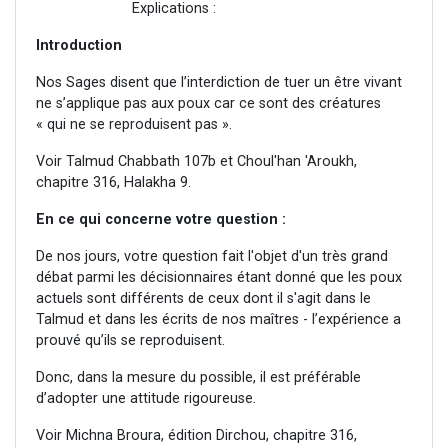
Explications :
Introduction
Nos Sages disent que l’interdiction de tuer un être vivant
ne s’applique pas aux poux car ce sont des créatures
« qui ne se reproduisent pas ».
Voir Talmud Chabbath 107b et Choul'han 'Aroukh,
chapitre 316, Halakha 9.
En ce qui concerne votre question :
De nos jours, votre question fait l'objet d'un très grand
débat parmi les décisionnaires étant donné que les poux
actuels sont différents de ceux dont il s'agit dans le
Talmud et dans les écrits de nos maîtres - l’expérience a
prouvé qu’ils se reproduisent.
Donc, dans la mesure du possible, il est préférable
d’adopter une attitude rigoureuse.
Voir Michna Broura, édition Dirchou, chapitre 316,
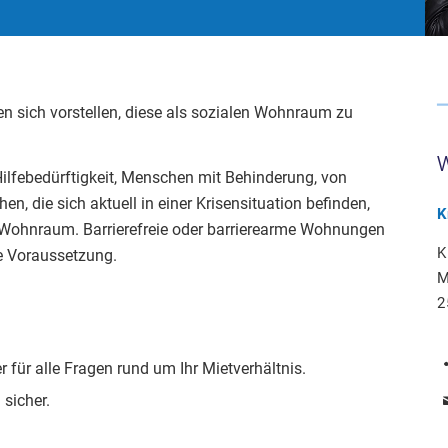
en sich vorstellen, diese als sozialen Wohnraum zu
Hilfebedürftigkeit, Menschen mit Behinderung, von
 die sich aktuell in einer Krisensituation befinden,
K
ohnraum. Barrierefreie oder barrierearme Wohnungen
K
de Voraussetzung.
M
2
 für alle Fragen rund um Ihr Mietverhältnis.
 sicher.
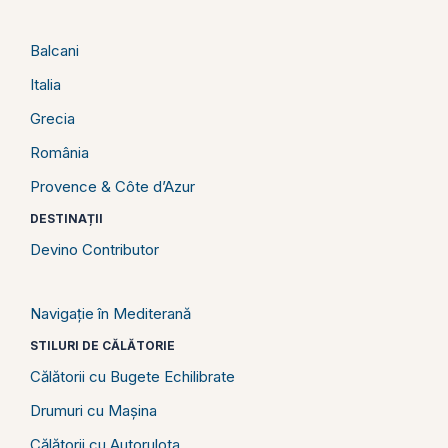
Balcani
Italia
Grecia
România
Provence & Côte d’Azur
DESTINAȚII
Devino Contributor
Navigație în Mediterană
STILURI DE CĂLĂTORIE
Călătorii cu Bugete Echilibrate
Drumuri cu Mașina
Călătorii cu Autorulota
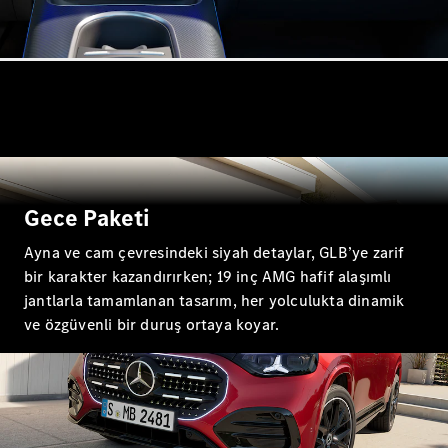
Tüm Estate
CLA
Shooting
Brake
C-Serisi
Estate
C-Serisi All-
Terrain
Gece Paketi
Aracını
Ayna ve cam çevresindeki siyah detaylar, GLB’ye zarif
Tasarla
Test Sürüşü
bir karakter kazandırırken; 19 inç AMG hafif alaşımlı
Online
jantlarla tamamlanan tasarım, her yolculukta dinamik
Store
ve özgüvenli bir duruş ortaya koyar.
Kompakt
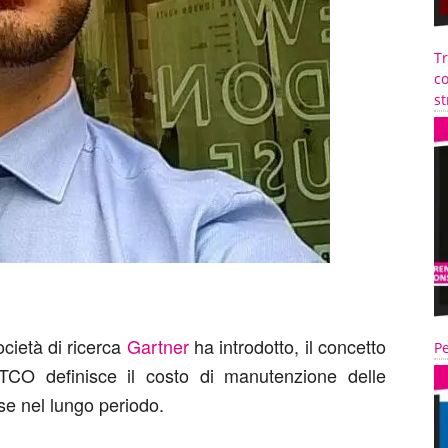
T
co
st
cietà di ricerca
Gartner
ha introdotto, il concetto
Pe
TCO definisce il costo di manutenzione delle
ese nel lungo periodo.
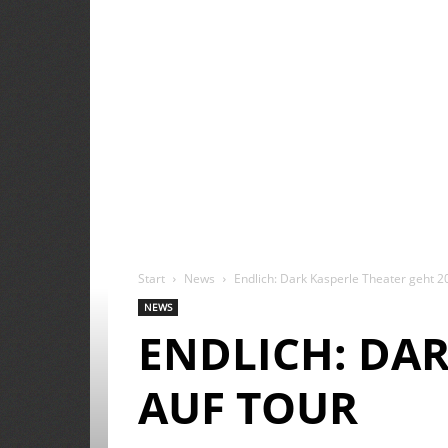
Start
News
Endlich: Dark Kasperle Theater geht 2
NEWS
ENDLICH: DAR
AUF TOUR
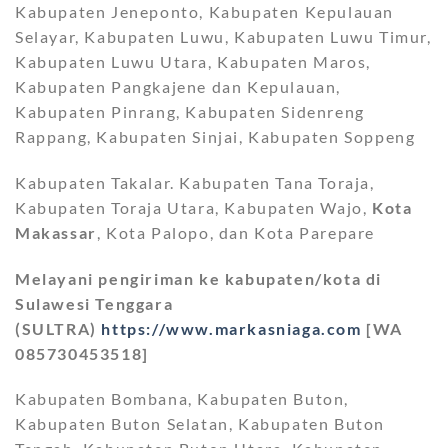
Kabupaten Jeneponto, Kabupaten Kepulauan
Selayar, Kabupaten Luwu, Kabupaten Luwu Timur,
Kabupaten Luwu Utara, Kabupaten Maros,
Kabupaten Pangkajene dan Kepulauan,
Kabupaten Pinrang, Kabupaten Sidenreng
Rappang, Kabupaten Sinjai, Kabupaten Soppeng
Kabupaten Takalar. Kabupaten Tana Toraja,
Kabupaten Toraja Utara, Kabupaten Wajo,
Kota
Makassar
, Kota Palopo, dan Kota Parepare
Melayani pengiriman ke kabupaten/kota di
Sulawesi Tenggara
(SULTRA)
https://www.markasniaga.com
[WA
085730453518]
Kabupaten Bombana, Kabupaten Buton,
Kabupaten Buton Selatan, Kabupaten Buton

● **WHAT THE EXERCISE ASKS**
Using the listing above, copy every line from the line containing "Devino Contributor" through the last one, both included, and no other lines. Pictures stay out.

● **TASK RESPONSE**
Devino Contributor
Navigație în Mediterană
STILURI DE CĂLĂTORIE
Călătorii cu Bugete Echilibrate
Drumuri cu Mașina
Călătorii cu Autorulota
Tüm Estate
CLA
Shooting
Brake
C-Serisi
Estate
C-Serisi All-
Terrain
Gece Paketi
Aracını
Ayna ve cam çevresindeki siyah detaylar, GLB’ye zarif
Tasarla
Test Sürüşü
bir karakter kazandırırken; 19 inç AMG hafif alaşımlı
Online
jantlarla tamamlanan tasarım, her yolculukta dinamik
Store
ve özgüvenli bir duruş ortaya koyar.
Kompakt
T
co
st
cietà di ricerca
Gartner
ha introdotto, il concetto
Pe
TCO definisce il costo di manutenzione delle
ese nel lungo periodo.
Start
News
Endlich: Dark Kasperle Theater geht 2
NEWS
ENDLICH: DAR
AUF TOUR
Kabupaten Jeneponto, Kabupaten Kepulauan
Selayar, Kabupaten Luwu, Kabupaten Luwu Timur,
Kabupaten Luwu Utara, Kabupaten Maros,
Kabupaten Pangkajene dan Kepulauan,
Kabupaten Pinrang, Kabupaten Sidenreng
Rappang, Kabupaten Sinjai, Kabupaten Soppeng
Kabupaten Takalar. Kabupaten Tana Toraja,
Kabupaten Toraja Utara, Kabupaten Wajo,
Kota
Makassar
, Kota Palopo, dan Kota Parepare
Melayani pengiriman ke kabupaten/kota di
Sulawesi Tenggara
(SULTRA)
https://www.markasniaga.com
[WA
085730453518]
Kabupaten Bombana, Kabupaten Buton,
Kabupaten Buton Selatan, Kabupaten Buton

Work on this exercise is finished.